Therefore interest has been accrued at the note face rate of for those who
signed the waivers and at the penalty rate for those who did not. Total interest
accrued at June 30, 2002 under this Subscription Agreement was approximately
$79,000. The balance of $1,027,000 outstanding at June 30, 2002 from the March
27,2001 transaction has been recorded as a long-term liability. The balance of
$205,000 outstanding from the July 25, 2001 transaction has been recorded as a
short-term liability, as the notes were due on July 25, 2002.

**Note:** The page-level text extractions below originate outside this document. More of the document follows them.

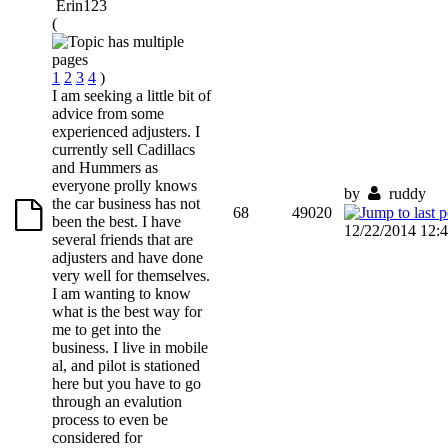
Erin123
(
1
2
3
4
)
I am seeking a little bit of
advice from some
experienced adjusters. I
currently sell Cadillacs
and Hummers as
everyone prolly knows
by
ruddy
the car business has not
68
49020
been the best. I have
12/22/2014 12:
several friends that are
adjusters and have done
very well for themselves.
I am wanting to know
what is the best way for
me to get into the
business. I live in mobile
al, and pilot is stationed
here but you have to go
through an evalution
process to even be
considered for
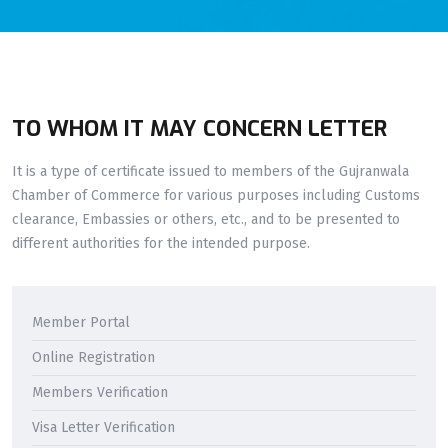
TO WHOM IT MAY CONCERN LETTER
It is a type of certificate issued to members of the Gujranwala
Chamber of Commerce for various purposes including Customs
clearance, Embassies or others, etc., and to be presented to
different authorities for the intended purpose.
Member Portal
Online Registration
Members Verification
Visa Letter Verification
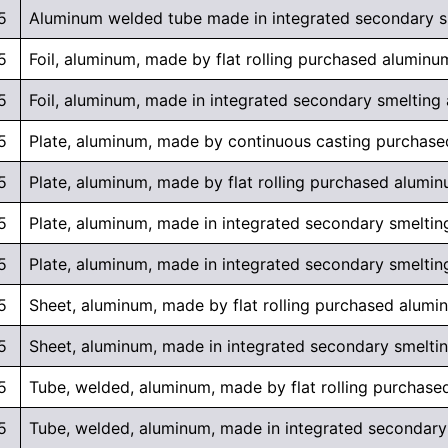
5
Aluminum welded tube made in integrated secondary smel
5
Foil, aluminum, made by flat rolling purchased aluminu
5
Foil, aluminum, made in integrated secondary smelting an
5
Plate, aluminum, made by continuous casting purchas
5
Plate, aluminum, made by flat rolling purchased alumi
5
Plate, aluminum, made in integrated secondary smelting
5
Plate, aluminum, made in integrated secondary smelting 
5
Sheet, aluminum, made by flat rolling purchased alumi
5
Sheet, aluminum, made in integrated secondary smelting 
5
Tube, welded, aluminum, made by flat rolling purchas
5
Tube, welded, aluminum, made in integrated secondary s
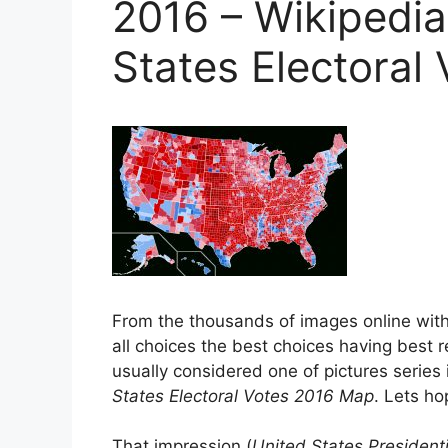
2016 – Wikipedia
States Electoral
From the thousands of images online wit
all choices the best choices having best r
usually considered one of pictures series i
States Electoral Votes 2016 Map
. Lets hop
That impression (
United States Presidenti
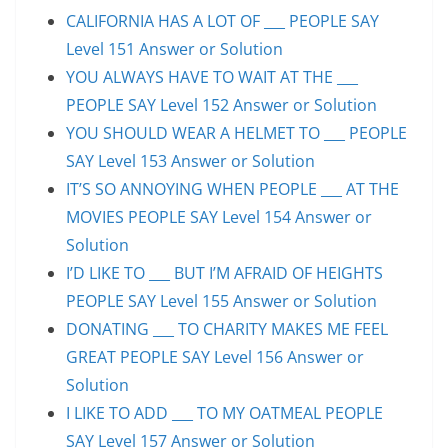
CALIFORNIA HAS A LOT OF ___ PEOPLE SAY
Level 151 Answer or Solution
YOU ALWAYS HAVE TO WAIT AT THE ___
PEOPLE SAY Level 152 Answer or Solution
YOU SHOULD WEAR A HELMET TO ___ PEOPLE
SAY Level 153 Answer or Solution
IT’S SO ANNOYING WHEN PEOPLE ___ AT THE
MOVIES PEOPLE SAY Level 154 Answer or
Solution
I’D LIKE TO ___ BUT I’M AFRAID OF HEIGHTS
PEOPLE SAY Level 155 Answer or Solution
DONATING ___ TO CHARITY MAKES ME FEEL
GREAT PEOPLE SAY Level 156 Answer or
Solution
I LIKE TO ADD ___ TO MY OATMEAL PEOPLE
SAY Level 157 Answer or Solution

         On June 27, 2001, the Company obtained new financing of $1,000,000,
which is separate from that of March 27, 2001, described above. The Company
issued $1,000,000 in a Convertible Note ("Note" or "Debenture") with an interest
rate of 5% to an accredited investor, as defined by Regulation D issued by the
Securities and Exchange Commission under the Securities Act of 1933. As part of
the agreement, the Company issued warrants to purchase 2,646,000 shares of
common stock at a purchase price of $.22 per share. There is a mandatory
redemption requirement at 125% of the unpaid principal balance and unpaid
interest upon the occurrence of default or if the Company is prohibited from
issuing shares of common stock. The Company did not register the shares issuable
upon conversion within 30 days of the closing date which is a non-registration
event pursuant to Section 10.4 of the Subscription Agreement. Pursuant to that
Section, the subscriber is entitled to certain damages, and at June 30, 2002,
the Company has accrued $167,000 in such damages. In addition, as the
non-registration event lasted more than 181 days, an event of default also
occurred. However, on May 20, 2002 the Company obtained a waiver from the note
holder whereby the note holder waived his right to call the note due and amended
the terms of the note to require the payment of interest at maturity. In
addition, the note holder also waived his right to have liquidation damages
accrued during the period May 20, 2002 through August 31, 2002. As a result, the
balance outstanding of $1,000,000 at June 30, 2002 has been record as a long
term liability.

         The June 27, 2001 debenture was issued with a various stated conversion
price, which resulted in a beneficial conversion feature since the effective
conversion price was below market at the time of the issuance. The discount of
$351,000 which resulted from this transaction, will be amortized over the life
of the debenture. During the six months ended June 30, 2002 approximately
$50,000 was amortized to interest expense. No notes issued under this agreement
were converted as of June 30, 2002.

                                       13







         At June 30, 2002, the Company has accrued approximately $102,000 in
interest due at the penalty rate, as the waiver obtained and discussed above did
not waive this note holder's right to collect interest at the penalty rate as
defined in the note agreement.

         On October 26, 2001, the Company obtained a new financing of up to
$10,000,000 with an availability of up to an additional $3,000,000, as part of a
private placement offering, which is separate from that of March 27, 2001 and
June 27, 2001. The Company issued $7,750,000 in Secured Convertible Notes
("Notes" or "Debentures") with an interest rate of 8% to accredited investors,
as defined by Regulation D issued by the Securities and Exchange Commission
under the Securities Act of 1933. In conjunction with the financing, the Company
issued an additional $667,000 in Secured Convertible Notes as finders fees. As
part of the agreement, the Company issued warrants to purchase 17,714,000 shares
of Common Stock. Half of the warrants may be exercised at a purchase price of
$.25 per share. The remaining 50% may be exercised at $.30 per share. There is a
mandatory redemption requirement at 125% of the unpaid principal balance and
unpaid interest upon the occurrence of default or if the Company is prohibited
from issuing shares of common stock. The Company did not register the shares
issuable upon conversion within 60 days of the closing date, which is a
non-registration event pursuant to Section 10.4 of the Subscription Agreement.
In addition, as the non-registration event lasted more than 181 days, an event
of default has also occurred. However, on May 20, 2002, certain note holders
under this Subscription Agreement signed a waiver similar to that discussed
above. According to the terms of the waiver, the note holders waived their right
to call the note due and to have liquidation damages accrued during the period
May 20, 2002 through August 31, 2002. Therefore in accordance with the waiver
and Section 10.4, the Company has accrued $807,000 representing liquidation
damages due to the note holders as a result of the non-registration event.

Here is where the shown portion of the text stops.